PVOD datasets (China): To test the model’s robustness under different geographical and climatic conditions, we include two additional datasets from the Photovoltaic Power Output Dataset (PVOD) located in Hebei Province, China [36]. These sites experience distinct weather patterns compared to the Australian locations, making them ideal for assessing model generalization.
- Station 1 dataset: Data from the first PV station in the PVOD collection.
- Station 4 dataset: Data from the fourth PV station in the PVOD collection.

After preprocessing as described in Section 2, all five datasets have a 1-h temporal resolution.

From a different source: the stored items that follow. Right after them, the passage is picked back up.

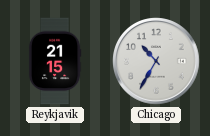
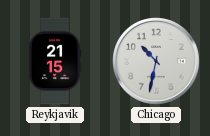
Chicago: 10:35 -> 10:32
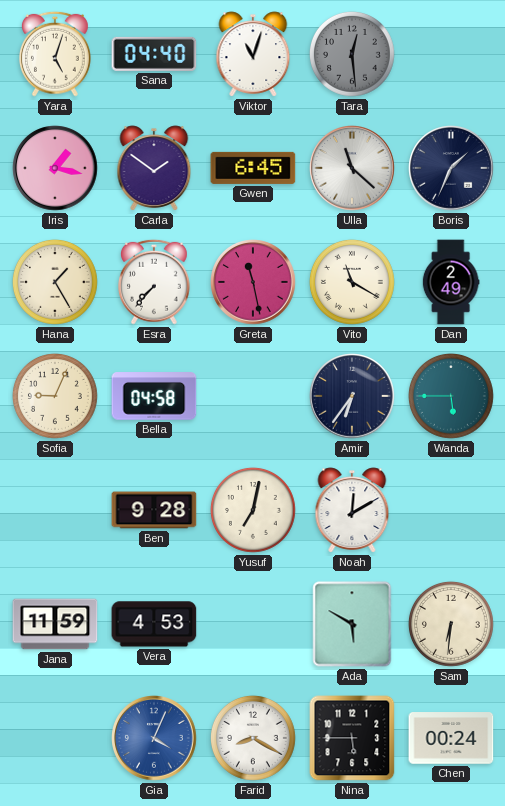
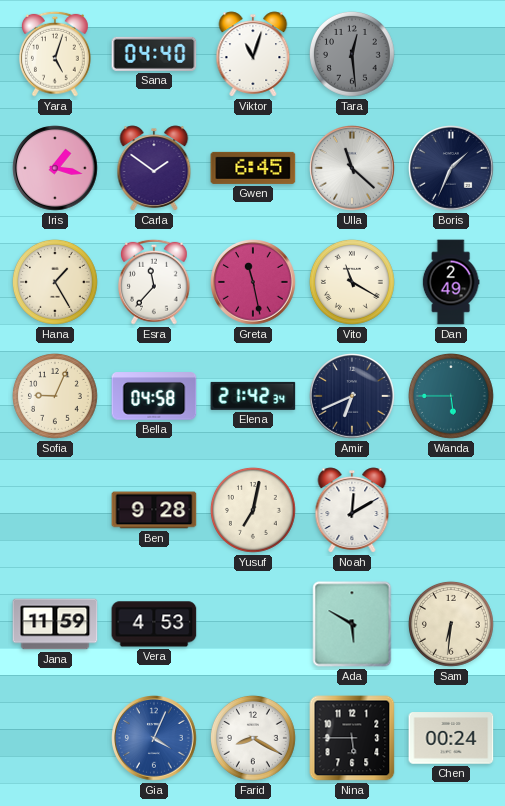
Esra: 7:37 -> 11:37
Elena: none -> 21:42
Amir: 6:36 -> 6:41
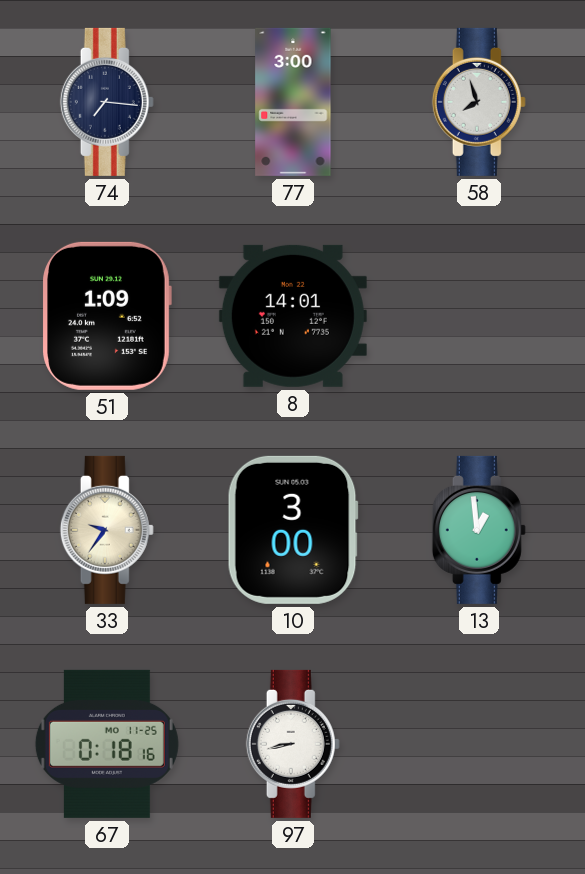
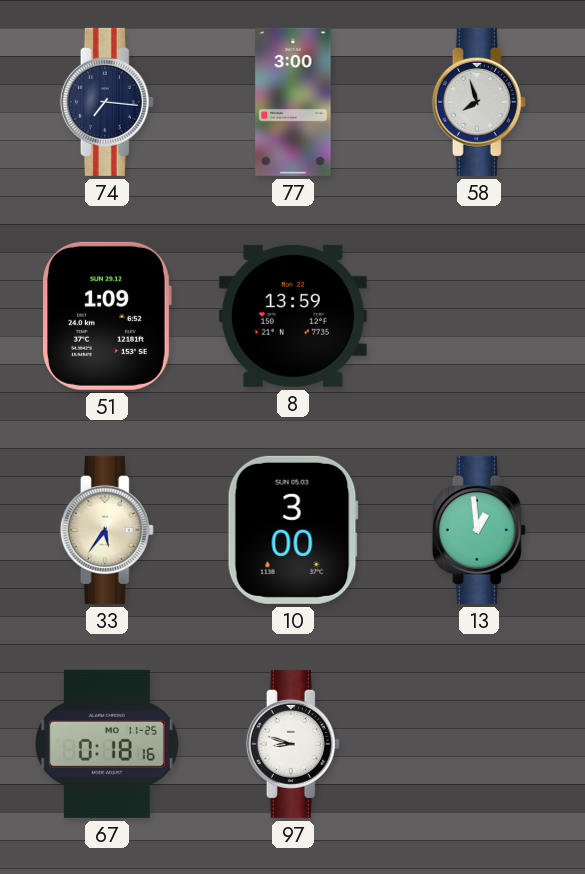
8: 14:01 -> 13:59
33: 9:36 -> 5:36
97: 8:43 -> 8:48
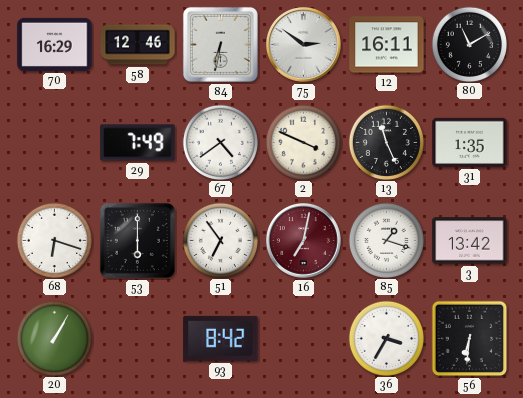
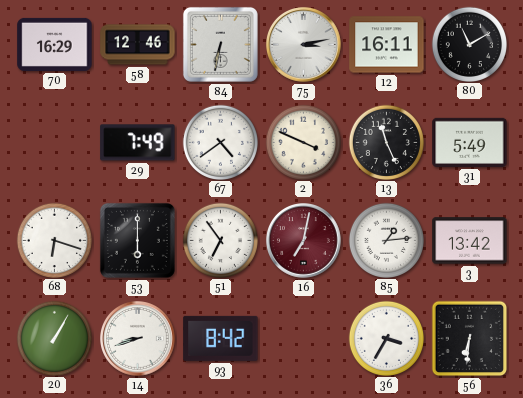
75: 2:51 -> 3:13
31: 1:35 -> 5:49
85: 1:18 -> 1:14
14: none -> 8:42
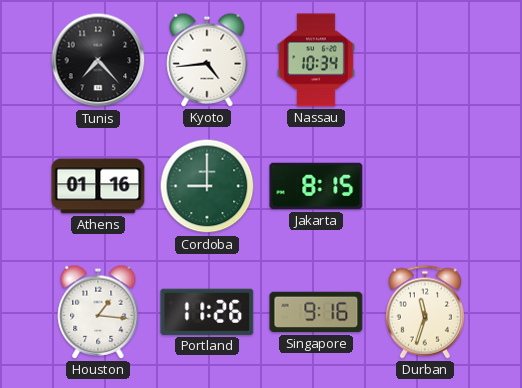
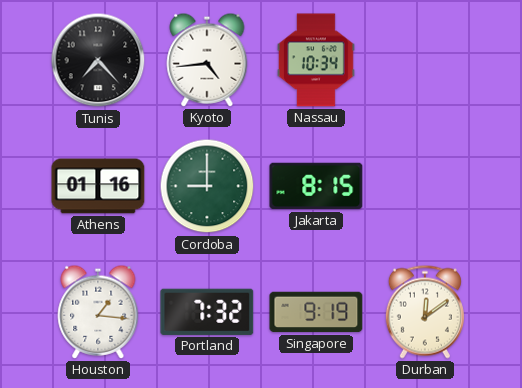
Portland: 11:26 -> 7:32
Singapore: 9:16 -> 9:19
Durban: 11:33 -> 12:09
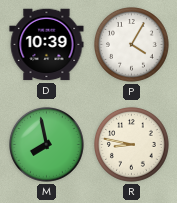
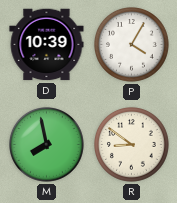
R: 8:47 -> 8:51
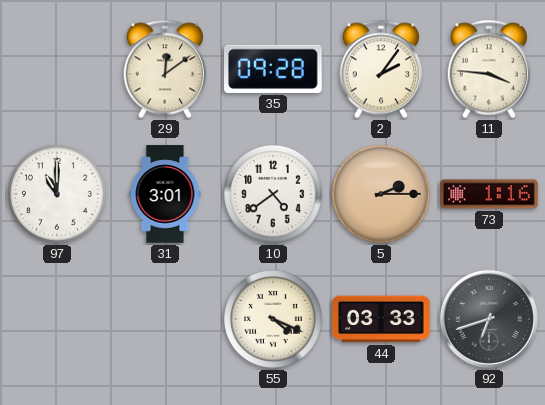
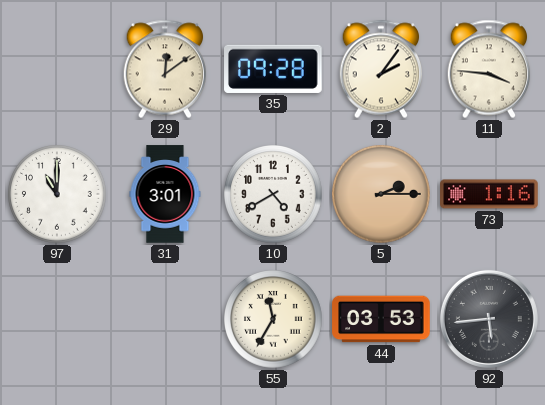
10: 4:39 -> 4:40
55: 4:19 -> 11:35
44: 03:33 -> 03:53
92: 6:42 -> 5:44
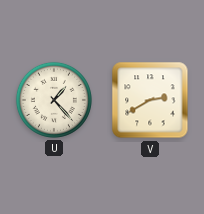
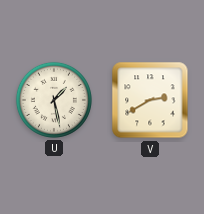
U: 1:23 -> 1:28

The target variable is Active Power (kW), and we use four selected meteorological variables as covariates: Weather Temperature, Weather Relative Humidity, Global Horizontal Radiation, and Diffuse Horizontal Radiation. The data is split chronologically into training (80%), validation (10%), and testing (10%) sets.

Figure 5 shows a sample of the raw PV power time series from the 7-First-Solar dataset. The upper plot displays multi-year data revealing annual patterns and long-term trends in solar power generation. The lower plot focuses on data from 2020, clearly illustrating seasonal variations with higher power generation during summer months and lower output during winter periods. These patterns reflect the fundamental relationship between solar irradiance and photovoltaic power output across different temporal scales.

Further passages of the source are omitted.